* Exercise data
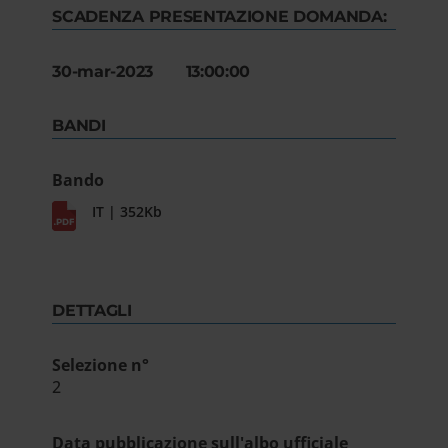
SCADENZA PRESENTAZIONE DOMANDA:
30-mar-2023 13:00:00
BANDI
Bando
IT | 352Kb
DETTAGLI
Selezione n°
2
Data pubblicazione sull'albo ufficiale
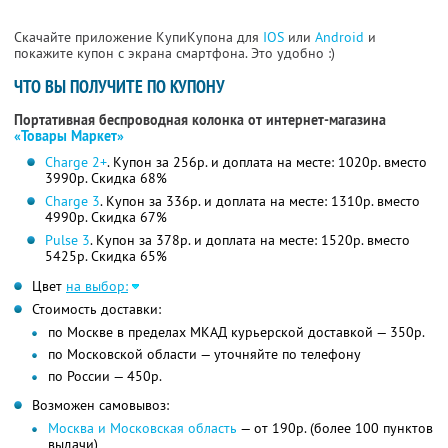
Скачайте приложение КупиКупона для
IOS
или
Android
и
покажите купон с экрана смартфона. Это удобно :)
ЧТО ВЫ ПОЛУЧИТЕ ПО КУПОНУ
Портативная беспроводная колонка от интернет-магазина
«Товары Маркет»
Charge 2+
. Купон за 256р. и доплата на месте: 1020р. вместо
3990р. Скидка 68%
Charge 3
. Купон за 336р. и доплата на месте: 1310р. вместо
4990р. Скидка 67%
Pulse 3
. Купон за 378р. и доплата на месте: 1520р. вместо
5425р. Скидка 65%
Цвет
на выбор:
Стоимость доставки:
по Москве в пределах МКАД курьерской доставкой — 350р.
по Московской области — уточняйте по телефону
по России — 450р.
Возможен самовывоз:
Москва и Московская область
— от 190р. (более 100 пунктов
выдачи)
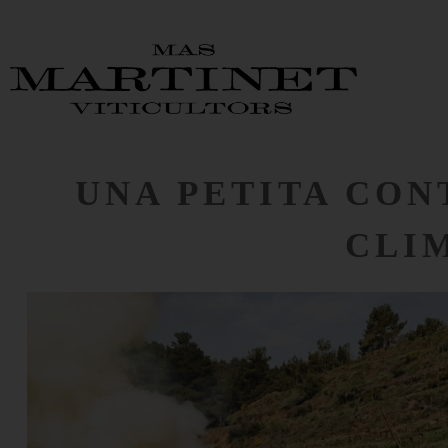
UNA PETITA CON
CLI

* Problem to solve
From the line that contains "30-mar-2023 13:00:00" down to the final line of the entries above, please copy each line exactly, excluding pictures.

* Written response
30-mar-2023 13:00:00
BANDI
Bando
IT | 352Kb
DETTAGLI
Selezione n°
2
Data pubblicazione sull'albo ufficiale
Скачайте приложение КупиКупона для
IOS
или
Android
и
покажите купон с экрана смартфона. Это удобно :)
ЧТО ВЫ ПОЛУЧИТЕ ПО КУПОНУ
Портативная беспроводная колонка от интернет-магазина
«Товары Маркет»
Charge 2+
. Купон за 256р. и доплата на месте: 1020р. вместо
3990р. Скидка 68%
Charge 3
. Купон за 336р. и доплата на месте: 1310р. вместо
4990р. Скидка 67%
Pulse 3
. Купон за 378р. и доплата на месте: 1520р. вместо
5425р. Скидка 65%
Цвет
на выбор:
Стоимость доставки:
по Москве в пределах МКАД курьерской доставкой — 350р.
по Московской области — уточняйте по телефону
по России — 450р.
Возможен самовывоз:
Москва и Московская область
— от 190р. (более 100 пунктов
выдачи)
UNA PETITA CON
CLI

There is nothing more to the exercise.